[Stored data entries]
○ ○ ○ ○ ○ ○ ○

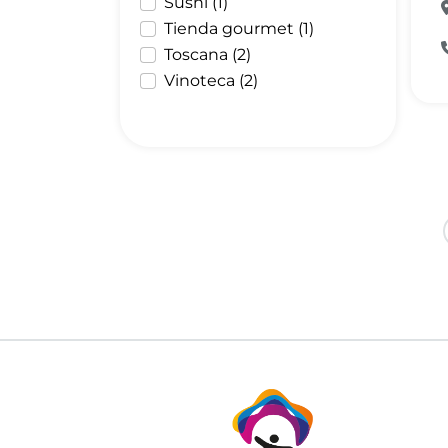
Sushi (1)
Tienda gourmet (1)
Toscana (2)
Vinoteca (2)
Paginación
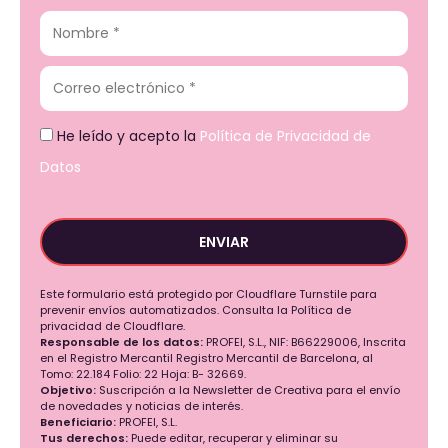
He leído y acepto la
Política de Privacidad de
Datos
ENVIAR
Este formulario está protegido por Cloudflare Turnstile para
prevenir envíos automatizados. Consulta la Política de
privacidad de Cloudflare.
Responsable de los datos:
PROFEI, S.L., NIF: B66229006, Inscrita
en el Registro Mercantil Registro Mercantil de Barcelona, al
Tomo: 22.184 Folio: 22 Hoja: B- 32669.
Objetivo:
Suscripción a la Newsletter de Creativa para el envío
de novedades y noticias de interés.
Beneficiario:
PROFEI, S.L.
Tus derechos:
Puede editar, recuperar y eliminar su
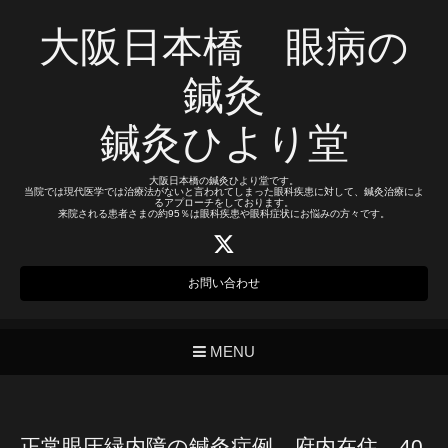
大阪日本橋 眼病の
鍼灸
鍼灸ひより堂
大阪日本橋の鍼灸ひより堂です。
当院では現代医学では治療法がないと言われてしまった眼科疾患に対して、鍼灸治療によ
るアプローチをしております。
来院される患者さまの約95％は眼科疾患や眼科症状にお悩みの方々です。
お問い合わせ
MENU
正常眼圧緑内障の鍼灸症例 府内在住 40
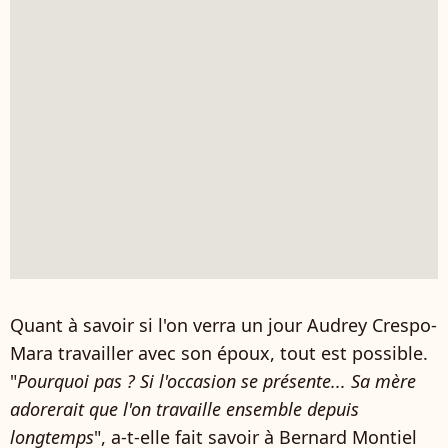
Quant à savoir si l'on verra un jour Audrey Crespo-
Mara travailler avec son époux, tout est possible.
"
Pourquoi pas ? Si l'occasion se présente... Sa mère
adorerait que l'on travaille ensemble depuis
longtemps
", a-t-elle fait savoir à Bernard Montiel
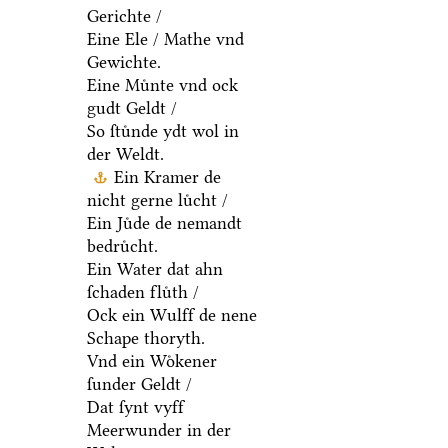
Gerichte /
Eine Ele / Mathe vnd
Gewichte.
Eine Muͤnte vnd ock
gudt Geldt /
So ſtuͤnde ydt wol in
der Weldt.
Ein Kramer de
nicht gerne luͤcht /
Ein Juͤde de nemandt
bedruͤcht.
Ein Water dat ahn
ſchaden fluͤth /
Ock ein Wulff de nene
Schape thoryth.
Vnd ein Woͤkener
ſunder Geldt /
Dat ſynt vyff
Meerwunder in der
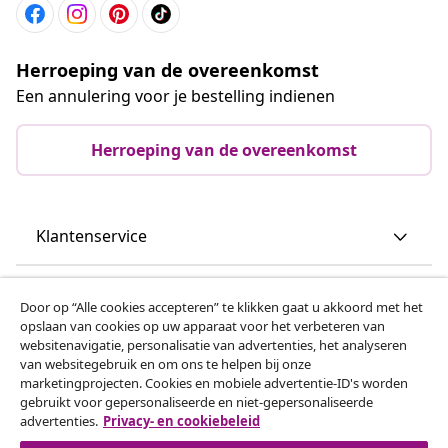
Herroeping van de overeenkomst
Een annulering voor je bestelling indienen
Herroeping van de overeenkomst
Klantenservice
Zakelijk
Door op “Alle cookies accepteren” te klikken gaat u akkoord met het
opslaan van cookies op uw apparaat voor het verbeteren van
websitenavigatie, personalisatie van advertenties, het analyseren
vidaXL
van websitegebruik en om ons te helpen bij onze
marketingprojecten. Cookies en mobiele advertentie-ID's worden
gebruikt voor gepersonaliseerde en niet-gepersonaliseerde
Ontdek meer
advertenties.
Privacy- en cookiebeleid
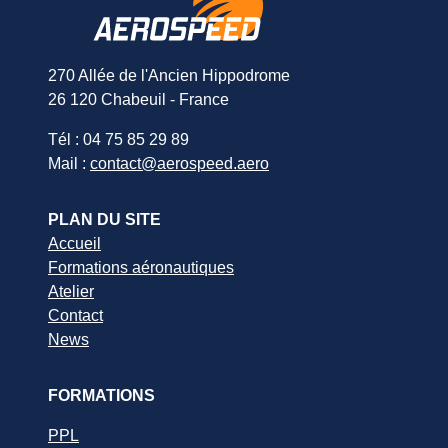
270 Allée de l'Ancien Hippodrome
26 120 Chabeuil - France
Tél : 04 75 85 29 89
Mail :
contact@aerospeed.aero
PLAN DU SITE
Accueil
Formations aéronautiques
Atelier
Contact
News
FORMATIONS
PPL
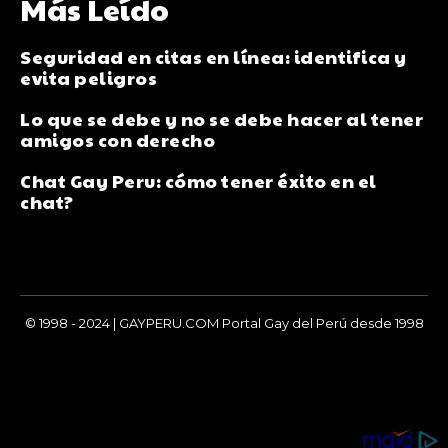
Más Leído
Seguridad en citas en línea: identifica y
evita peligros
Lo que se debe y no se debe hacer al tener
amigos con derecho
Chat Gay Peru: cómo tener éxito en el
chat?
© 1998 - 2024 | GAYPERU.COM Portal Gay del Perú desde 1998
Chay Gay, Noticias, Información, Entretenimiento, Salud y
Más...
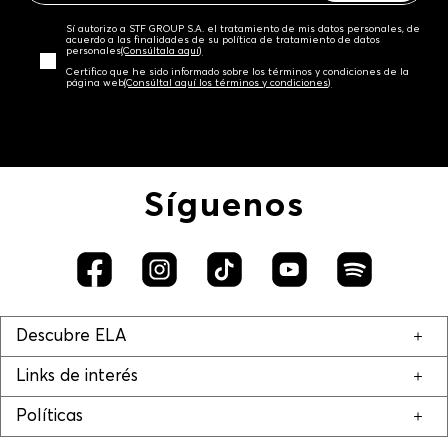
Sí autorizo a STF GROUP S.A. el tratamiento de mis datos personales, de
acuerdo a las finalidades de su política de tratamiento de datos
personales‎
(Consúltala aquí)
Certifico que he sido informado sobre los términos y condiciones de la
página web‎
(Consúltal aquí los términos y condiciones)
Síguenos
Descubre ELA
Links de interés
Políticas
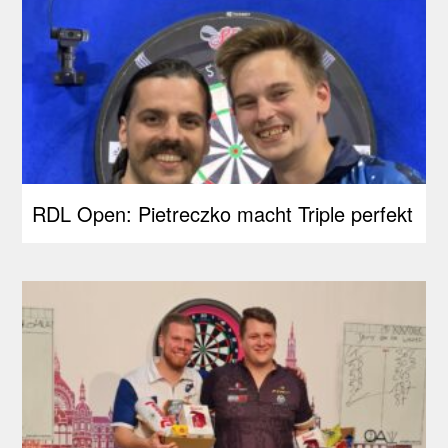
RDL Open: Pietreczko macht Triple perfekt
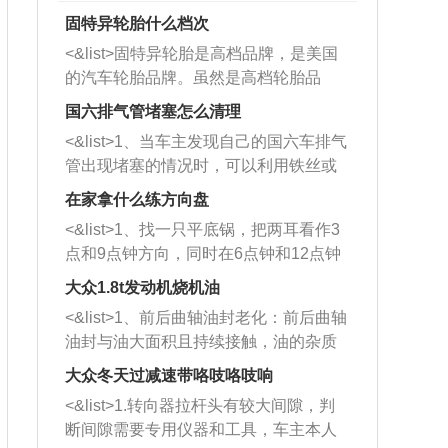
固特异轮胎什么档次
<&list>固特异轮胎是高档品牌，是美国
的汽车轮胎品牌。虽然是高档轮胎品
牌，但是中高低端的轮胎都有生产，这
国六排气管堵塞怎么清理
也是为了更好的开拓市场。
<&list>1、当车主发现自己的国六车排气
管出现堵塞的情况时，可以利用铁丝或
者是细棍，直接将杂物给取出来，如果
在家拿什么练方向盘
堵塞情况比较严重，也可以采取应急措
<&list>1、找一只平底锅，把两耳看作3
施。 <&list>2、直接利用木棍将所有的
点和9点钟方向，同时在6点钟和12点钟
杂物推到排气管里面的位置处，然后将
方向做一个标记。 <&list>2、双手握住
三元催化器拆解开，就可以将堵塞的东
大众1.8t发动机烧机油
平底锅两耳，然后往左打半圈、一圈、
西取出来。但如果是因为积碳过多引起
<&list>1、前后曲轴油封老化：前后曲轴
一圈半的练习，往右同样也要打相同的
的堵塞，就需要将三元催化器泡在草酸
油封与油大面积且持续接触，油的杂质
圈数。 <&list>3、最后强调要反复练
中进行清洗。 <&list>3、也可以利用清
和发动机内持续温度变化使其密封效果
习，这样就可以形成肌肉记忆，在真实
大众冬天过减速带咯吱咯吱响
洗剂对堵塞的情况得到解决，将清洗剂
逐渐减弱，导致渗油或漏油。<&list>2、
驾驶车辆时，不需要记忆也能打好方
放在燃油箱中，与燃油混合后，车辆启
<&list>1.转向器拉杆头有较大间隙，判
活塞间隙过大：积碳会使活塞环与缸体
向。
动时，就可以和汽油一起进入到燃烧
断间隙需要专用仪器和工具，车主本人
的间隙扩大，导致机油流入燃烧室中，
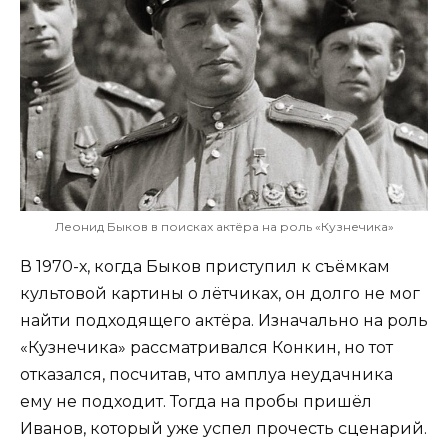
Леонид Быков в поисках актёра на роль «Кузнечика»
В 1970-х, когда Быков приступил к съёмкам
культовой картины о лётчиках, он долго не мог
найти подходящего актёра. Изначально на роль
«Кузнечика» рассматривался Конкин, но тот
отказался, посчитав, что амплуа неудачника
ему не подходит. Тогда на пробы пришёл
Иванов, который уже успел прочесть сценарий.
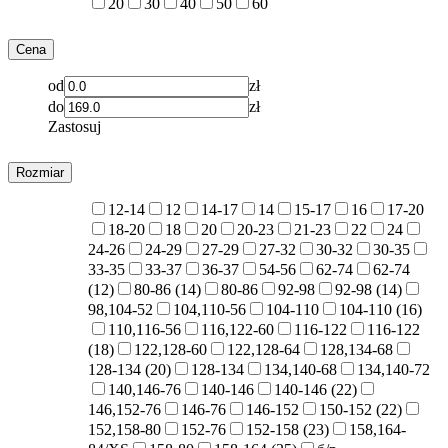
20
30
40
50
60
Cena
od
zł
do
zł
Zastosuj
Rozmiar
12-14
12
14-17
14
15-17
16
17-20
18-20
18
20
20-23
21-23
22
24
24-26
24-29
27-29
27-32
30-32
30-35
33-35
33-37
36-37
54-56
62-74
62-74
(12)
80-86 (14)
80-86
92-98
92-98 (14)
98,104-52
104,110-56
104-110
104-110 (16)
110,116-56
116,122-60
116-122
116-122
(18)
122,128-60
122,128-64
128,134-68
128-134 (20)
128-134
134,140-68
134,140-72
140,146-76
140-146
140-146 (22)
146,152-76
146-76
146-152
150-152 (22)
152,158-80
152-76
152-158 (23)
158,164-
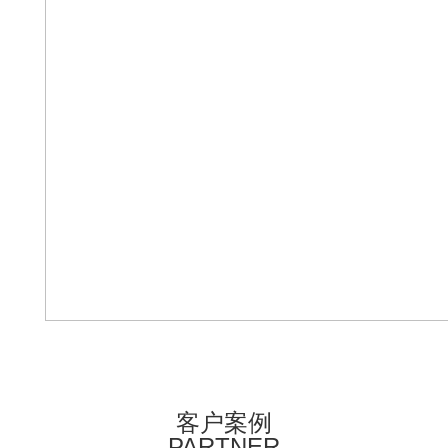
客户案例
PARTNER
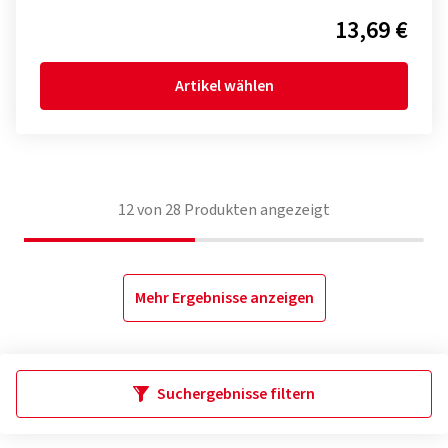
13,69 €
Artikel wählen
12
von
28
Produkten angezeigt
Mehr Ergebnisse anzeigen
Suchergebnisse filtern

○ ○ ○ ○ ○ ○ ○

Problem to work on —
From the first line of the entries above down to the line holding "Schape thoryth.", quote each line exactly and nothing else, skipping pictures.

Exercise answer —
Sushi (1)
Tienda gourmet (1)
Toscana (2)
Vinoteca (2)
Paginación
He leído y acepto la
Política de Privacidad de
Datos
ENVIAR
Este formulario está protegido por Cloudflare Turnstile para
prevenir envíos automatizados. Consulta la Política de
privacidad de Cloudflare.
Responsable de los datos:
PROFEI, S.L., NIF: B66229006, Inscrita
en el Registro Mercantil Registro Mercantil de Barcelona, al
Tomo: 22.184 Folio: 22 Hoja: B- 32669.
Objetivo:
Suscripción a la Newsletter de Creativa para el envío
de novedades y noticias de interés.
Beneficiario:
PROFEI, S.L.
Tus derechos:
Puede editar, recuperar y eliminar su
大阪日本橋 眼病の
鍼灸
鍼灸ひより堂
大阪日本橋の鍼灸ひより堂です。
当院では現代医学では治療法がないと言われてしまった眼科疾患に対して、鍼灸治療によ
るアプローチをしております。
来院される患者さまの約95％は眼科疾患や眼科症状にお悩みの方々です。
お問い合わせ
MENU
正常眼圧緑内障の鍼灸症例 府内在住 40
Quant à savoir si l'on verra un jour Audrey Crespo-
Mara travailler avec son époux, tout est possible.
"
Pourquoi pas ? Si l'occasion se présente... Sa mère
adorerait que l'on travaille ensemble depuis
longtemps
", a-t-elle fait savoir à Bernard Montiel
Gerichte /
Eine Ele / Mathe vnd
Gewichte.
Eine Muͤnte vnd ock
gudt Geldt /
So ſtuͤnde ydt wol in
der Weldt.
Ein Kramer de
nicht gerne luͤcht /
Ein Juͤde de nemandt
bedruͤcht.
Ein Water dat ahn
ſchaden fluͤth /
Ock ein Wulff de nene
Schape thoryth.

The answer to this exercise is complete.